"It is absurd to contend that vice, ecstasy, and passion would become impossible if man and woman were concretely peers" (xiii). ~ Simone de Beauvoir
Amia Srinivasan's book rivals Kate Manne's fantastic
Down Girl in the most exciting way. It's an absolute must read for anyone hoping to improve themselves and the world as we're led incrementally through issues around sexual tensions and traumas all with an intersectional lens. This is a collection of five essays that, she explains, "represent my attempt to put into words what many women, and some men, already know. This has already been the way of feminism: women working collectively to articulate the unsaid, the formerly unsayable" (xv). I mainly focus on the first and final essays, with the others laying further evidence for the primary argument.
THE CONSPIRACY AGAINST MEN
She starts by looking at the 8% of sexual assault reports that have been classified as false based on a police officer's personal judgment.
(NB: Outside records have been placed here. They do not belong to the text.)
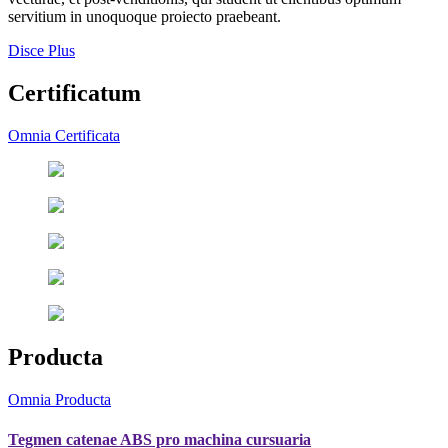
servitium in unoquoque proiecto praebeant.
Disce Plus
Certificatum
Omnia Certificata
Producta
Omnia Producta
Tegmen catenae ABS pro machina cursuaria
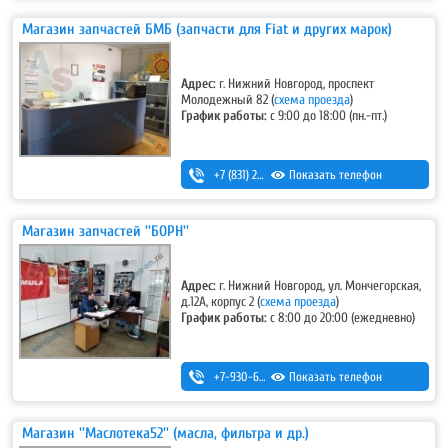
Магазин запчастей БМБ (запчасти для Fiat и других марок)
Адрес:
г. Нижний Новгород, проспект
Молодежный 82 (
схема проезда
)
График работы:
с 9:00 до 18:00 (пн.-пт.)
+7 (831) 293-54-00
Показать телефон
,
+7-920-298-42-33
Магазин запчастей ''БОРН''
Адрес:
г. Нижний Новгород, ул. Мончегорская,
д.12А, корпус 2 (
схема проезда
)
График работы:
с 8:00 до 20:00 (ежедневно)
+7-930-669-82-72
Показать телефон
Магазин ''Маслотека52'' (масла, фильтра и др.)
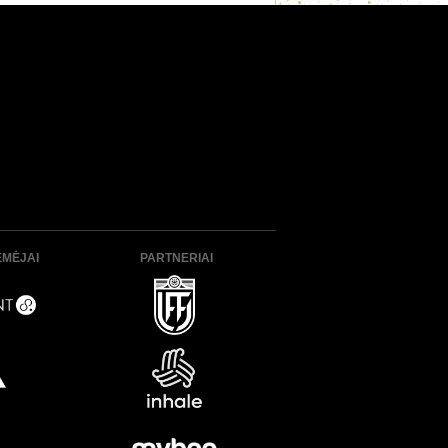
ĖMĖJAI
PARTNERIAI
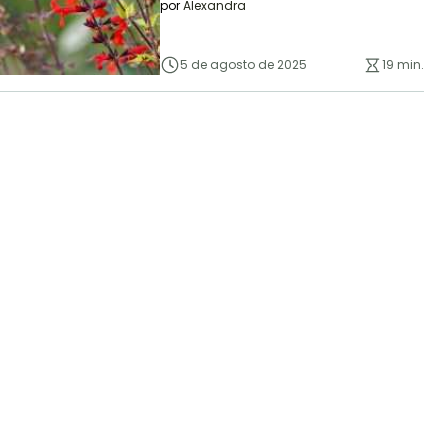
por
Alexandra
5 de agosto de 2025
19 min.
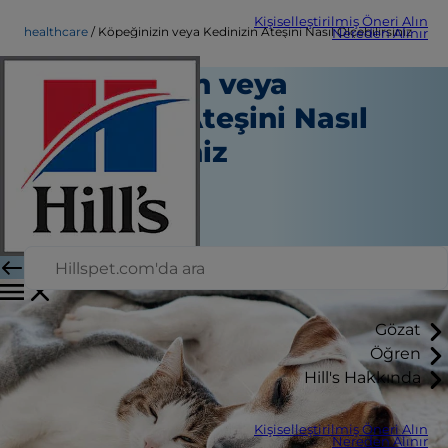
Kişiselleştirilmiş Öneri Alın
healthcare
Köpeğinizin veya Kedinizin Ateşini Nasıl Ölçebilirsiniz
Nereden Alınır
Köpeğinizin veya
Kedinizin Ateşini Nasıl
Ölçebilirsiniz
Sağlık hizmeti
Dr. Patty Khuly
|
Aralık 11, 2020
Gözat
Öğren
Hill's Hakkında
Kişiselleştirilmiş Öneri Alın
Nereden Alınır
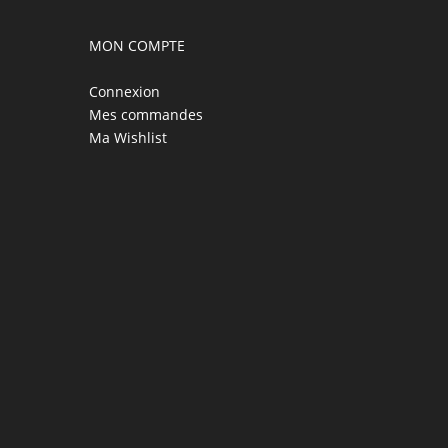
MON COMPTE
Connexion
Mes commandes
Ma Wishlist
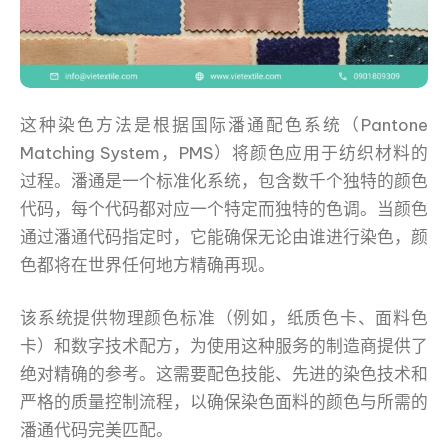
这种染色方法是根据国际潘通配色系统（Pantone
Matching System，PMS）将颜色应用于纺织材料的
过程。潘通是一个标准化系统，包含数千个独特的颜色
代码，每个代码都对应一个特定而独特的色调。当颜色
通过潘通代码指定时，它能确保无论由谁进行染色，颜
色都将在世界任何地方精确再现。
该系统提供物理颜色标准（例如，纸质色卡、面料色
卡）和数字技术配方，为使用这种服务的制造商提供了
绝对精确的参考。这需要配色技能、先进的染色技术和
严格的质量控制流程，以确保染色面料的颜色与所需的
潘通代码完美匹配。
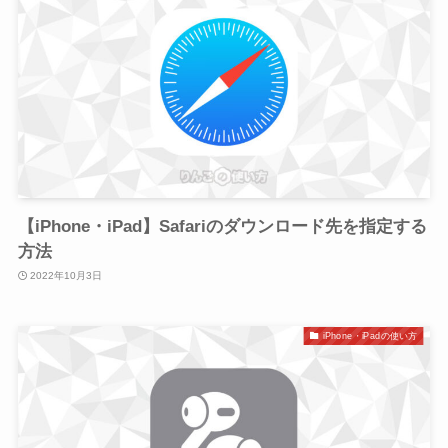
【iPhone・iPad】Safariのダウンロード先を指定する
方法
2022年10月3日
iPhone・iPadの使い方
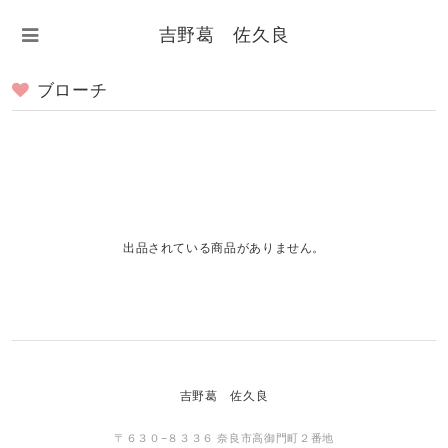
吉野葛 佐久良
ブローチ
出品されている商品がありません。
吉野葛 佐久良
〒６３０−８３３６ 奈良市高御門町２番地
"Police officers were inclined to consider a report false if there hadn't been a physical struggle, if no weapon had been involved, or if the accuser had had a prior relationship with the accused. [Of the suspected false reports] none resulted in wrongful conviction. . . . Nonetheless, a false rape accusation, like a plane crash, is an objectively unusual event that occupies an outsized place in the public imagination. why then does it carry its cultural charge? . . . Many, perhaps most, wrongful convictions of rape result from false accusations levied against men by other men: by cops and prosecutors, overwhelmingly male, intent on pinning an actual rape on the wrong suspect. . . . Over half of their cases involved 'official misconduct'" (3-4).